### Your assignment
Please return each entry that follows exactly as written, and keep the pictures out.

:: Excerpted data

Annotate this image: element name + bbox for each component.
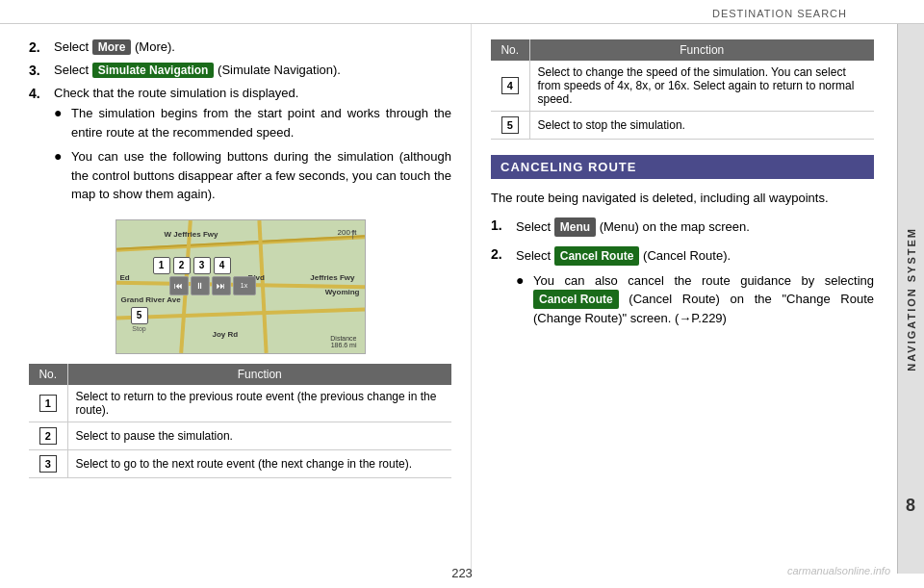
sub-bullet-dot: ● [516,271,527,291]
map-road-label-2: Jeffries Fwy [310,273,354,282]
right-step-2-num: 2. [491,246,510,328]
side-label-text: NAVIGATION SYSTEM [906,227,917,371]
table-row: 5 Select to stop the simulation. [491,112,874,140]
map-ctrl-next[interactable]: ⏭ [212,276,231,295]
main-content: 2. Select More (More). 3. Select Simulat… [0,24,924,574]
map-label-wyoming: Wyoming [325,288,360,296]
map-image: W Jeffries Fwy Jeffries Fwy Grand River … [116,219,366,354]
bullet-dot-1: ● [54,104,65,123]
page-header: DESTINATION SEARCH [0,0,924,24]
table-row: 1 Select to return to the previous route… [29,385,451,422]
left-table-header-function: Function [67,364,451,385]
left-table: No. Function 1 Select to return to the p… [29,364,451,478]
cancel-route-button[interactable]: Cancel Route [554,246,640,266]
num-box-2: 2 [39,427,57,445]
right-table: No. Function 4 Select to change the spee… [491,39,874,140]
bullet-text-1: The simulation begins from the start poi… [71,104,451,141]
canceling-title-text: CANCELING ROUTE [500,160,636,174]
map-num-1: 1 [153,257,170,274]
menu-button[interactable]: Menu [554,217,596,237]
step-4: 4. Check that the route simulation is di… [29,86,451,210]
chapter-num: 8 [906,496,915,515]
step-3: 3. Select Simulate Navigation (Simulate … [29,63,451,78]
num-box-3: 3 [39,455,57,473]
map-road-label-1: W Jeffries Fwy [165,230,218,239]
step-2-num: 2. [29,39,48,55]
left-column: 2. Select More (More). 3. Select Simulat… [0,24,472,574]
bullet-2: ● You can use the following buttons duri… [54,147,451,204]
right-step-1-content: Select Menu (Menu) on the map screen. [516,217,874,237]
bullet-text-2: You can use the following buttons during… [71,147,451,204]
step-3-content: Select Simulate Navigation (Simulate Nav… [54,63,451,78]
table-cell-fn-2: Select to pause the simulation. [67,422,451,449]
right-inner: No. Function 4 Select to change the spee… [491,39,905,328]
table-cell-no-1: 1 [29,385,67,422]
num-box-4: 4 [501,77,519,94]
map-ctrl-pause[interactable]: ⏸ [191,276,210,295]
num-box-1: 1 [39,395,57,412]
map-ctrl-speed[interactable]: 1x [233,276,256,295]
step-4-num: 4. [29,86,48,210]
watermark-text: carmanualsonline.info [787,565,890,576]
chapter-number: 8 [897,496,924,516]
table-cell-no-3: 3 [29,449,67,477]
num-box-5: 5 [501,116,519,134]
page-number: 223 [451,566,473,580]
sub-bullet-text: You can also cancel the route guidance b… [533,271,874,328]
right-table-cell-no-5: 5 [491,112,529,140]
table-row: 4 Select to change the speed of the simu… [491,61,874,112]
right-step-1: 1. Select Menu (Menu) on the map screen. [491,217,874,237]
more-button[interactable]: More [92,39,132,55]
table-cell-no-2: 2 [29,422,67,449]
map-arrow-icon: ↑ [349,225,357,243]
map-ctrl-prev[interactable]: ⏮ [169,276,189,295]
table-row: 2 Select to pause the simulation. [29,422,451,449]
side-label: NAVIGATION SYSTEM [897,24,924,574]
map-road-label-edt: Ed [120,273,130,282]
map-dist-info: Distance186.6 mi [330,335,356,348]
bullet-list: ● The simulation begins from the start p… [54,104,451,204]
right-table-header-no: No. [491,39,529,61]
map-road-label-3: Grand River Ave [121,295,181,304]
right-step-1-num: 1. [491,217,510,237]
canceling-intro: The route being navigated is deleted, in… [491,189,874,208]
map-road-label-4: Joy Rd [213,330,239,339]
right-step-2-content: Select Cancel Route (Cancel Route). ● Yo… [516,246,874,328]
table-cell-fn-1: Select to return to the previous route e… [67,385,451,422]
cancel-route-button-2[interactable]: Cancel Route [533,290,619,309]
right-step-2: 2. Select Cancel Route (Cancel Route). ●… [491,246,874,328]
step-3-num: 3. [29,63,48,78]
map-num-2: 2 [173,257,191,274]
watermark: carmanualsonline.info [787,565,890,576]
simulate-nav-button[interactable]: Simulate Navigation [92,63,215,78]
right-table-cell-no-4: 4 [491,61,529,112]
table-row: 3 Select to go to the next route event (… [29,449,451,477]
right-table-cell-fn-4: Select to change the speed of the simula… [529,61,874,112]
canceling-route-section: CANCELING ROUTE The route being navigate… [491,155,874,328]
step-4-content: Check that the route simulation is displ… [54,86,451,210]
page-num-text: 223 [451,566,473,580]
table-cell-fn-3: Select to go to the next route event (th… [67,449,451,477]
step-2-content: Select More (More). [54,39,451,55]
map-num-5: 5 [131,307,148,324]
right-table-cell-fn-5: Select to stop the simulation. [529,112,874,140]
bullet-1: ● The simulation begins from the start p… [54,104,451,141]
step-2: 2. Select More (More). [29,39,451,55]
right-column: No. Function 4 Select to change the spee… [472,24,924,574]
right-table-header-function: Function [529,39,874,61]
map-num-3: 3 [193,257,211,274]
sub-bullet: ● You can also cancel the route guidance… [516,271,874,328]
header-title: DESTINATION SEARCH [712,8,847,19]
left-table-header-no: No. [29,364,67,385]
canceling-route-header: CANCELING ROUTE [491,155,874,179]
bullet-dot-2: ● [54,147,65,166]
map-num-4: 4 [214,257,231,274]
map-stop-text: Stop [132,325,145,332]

::::

### Response below
Annotate this image: element name + bbox for each component.
sub-bullet-dot: ● [516,271,527,291]
map-road-label-2: Jeffries Fwy [310,273,354,282]
right-step-2-num: 2. [491,246,510,328]
side-label-text: NAVIGATION SYSTEM [906,227,917,371]
table-row: 5 Select to stop the simulation. [491,112,874,140]
map-ctrl-next[interactable]: ⏭ [212,276,231,295]
main-content: 2. Select More (More). 3. Select Simulat… [0,24,924,574]
map-label-wyoming: Wyoming [325,288,360,296]
map-image: W Jeffries Fwy Jeffries Fwy Grand River … [116,219,366,354]
bullet-dot-1: ● [54,104,65,123]
page-header: DESTINATION SEARCH [0,0,924,24]
table-row: 1 Select to return to the previous route… [29,385,451,422]
left-table-header-function: Function [67,364,451,385]
left-table: No. Function 1 Select to return to the p… [29,364,451,478]
cancel-route-button[interactable]: Cancel Route [554,246,640,266]
num-box-2: 2 [39,427,57,445]
right-table: No. Function 4 Select to change the spee… [491,39,874,140]
bullet-text-1: The simulation begins from the start poi… [71,104,451,141]
canceling-title-text: CANCELING ROUTE [500,160,636,174]
map-num-1: 1 [153,257,170,274]
menu-button[interactable]: Menu [554,217,596,237]
step-4: 4. Check that the route simulation is di… [29,86,451,210]
chapter-num: 8 [906,496,915,515]
step-3: 3. Select Simulate Navigation (Simulate … [29,63,451,78]
num-box-3: 3 [39,455,57,473]
map-road-label-1: W Jeffries Fwy [165,230,218,239]
step-2-num: 2. [29,39,48,55]
left-column: 2. Select More (More). 3. Select Simulat… [0,24,472,574]
bullet-2: ● You can use the following buttons duri… [54,147,451,204]
right-step-1-content: Select Menu (Menu) on the map screen. [516,217,874,237]
bullet-text-2: You can use the following buttons during… [71,147,451,204]
step-3-content: Select Simulate Navigation (Simulate Nav… [54,63,451,78]
table-cell-fn-2: Select to pause the simulation. [67,422,451,449]
right-inner: No. Function 4 Select to change the spee… [491,39,905,328]
table-cell-no-1: 1 [29,385,67,422]
num-box-4: 4 [501,77,519,94]
map-ctrl-pause[interactable]: ⏸ [191,276,210,295]
num-box-1: 1 [39,395,57,412]
map-ctrl-speed[interactable]: 1x [233,276,256,295]
step-4-num: 4. [29,86,48,210]
watermark-text: carmanualsonline.info [787,565,890,576]
chapter-number: 8 [897,496,924,516]
table-cell-no-3: 3 [29,449,67,477]
num-box-5: 5 [501,116,519,134]
page-number: 223 [451,566,473,580]
sub-bullet-text: You can also cancel the route guidance b… [533,271,874,328]
right-table-cell-no-5: 5 [491,112,529,140]
table-row: 4 Select to change the speed of the simu… [491,61,874,112]
right-step-1: 1. Select Menu (Menu) on the map screen. [491,217,874,237]
more-button[interactable]: More [92,39,132,55]
table-cell-no-2: 2 [29,422,67,449]
map-arrow-icon: ↑ [349,225,357,243]
map-ctrl-prev[interactable]: ⏮ [169,276,189,295]
table-row: 2 Select to pause the simulation. [29,422,451,449]
side-label: NAVIGATION SYSTEM [897,24,924,574]
map-road-label-edt: Ed [120,273,130,282]
map-dist-info: Distance186.6 mi [330,335,356,348]
bullet-list: ● The simulation begins from the start p… [54,104,451,204]
right-table-header-no: No. [491,39,529,61]
map-road-label-3: Grand River Ave [121,295,181,304]
right-step-1-num: 1. [491,217,510,237]
canceling-intro: The route being navigated is deleted, in… [491,189,874,208]
map-road-label-4: Joy Rd [213,330,239,339]
right-step-2-content: Select Cancel Route (Cancel Route). ● Yo… [516,246,874,328]
table-cell-fn-1: Select to return to the previous route e… [67,385,451,422]
cancel-route-button-2[interactable]: Cancel Route [533,290,619,309]
right-step-2: 2. Select Cancel Route (Cancel Route). ●… [491,246,874,328]
step-3-num: 3. [29,63,48,78]
map-num-2: 2 [173,257,191,274]
watermark: carmanualsonline.info [787,565,890,576]
simulate-nav-button[interactable]: Simulate Navigation [92,63,215,78]
right-table-cell-no-4: 4 [491,61,529,112]
table-row: 3 Select to go to the next route event (… [29,449,451,477]
right-table-cell-fn-4: Select to change the speed of the simula… [529,61,874,112]
canceling-route-section: CANCELING ROUTE The route being navigate… [491,155,874,328]
step-4-content: Check that the route simulation is displ… [54,86,451,210]
page-num-text: 223 [451,566,473,580]
table-cell-fn-3: Select to go to the next route event (th… [67,449,451,477]
step-2-content: Select More (More). [54,39,451,55]
map-num-5: 5 [131,307,148,324]
right-table-cell-fn-5: Select to stop the simulation. [529,112,874,140]
bullet-1: ● The simulation begins from the start p… [54,104,451,141]
step-2: 2. Select More (More). [29,39,451,55]
right-column: No. Function 4 Select to change the spee… [472,24,924,574]
right-table-header-function: Function [529,39,874,61]
map-num-3: 3 [193,257,211,274]
sub-bullet: ● You can also cancel the route guidance… [516,271,874,328]
header-title: DESTINATION SEARCH [712,8,847,19]
left-table-header-no: No. [29,364,67,385]
canceling-route-header: CANCELING ROUTE [491,155,874,179]
bullet-dot-2: ● [54,147,65,166]
map-num-4: 4 [214,257,231,274]
map-stop-text: Stop [132,325,145,332]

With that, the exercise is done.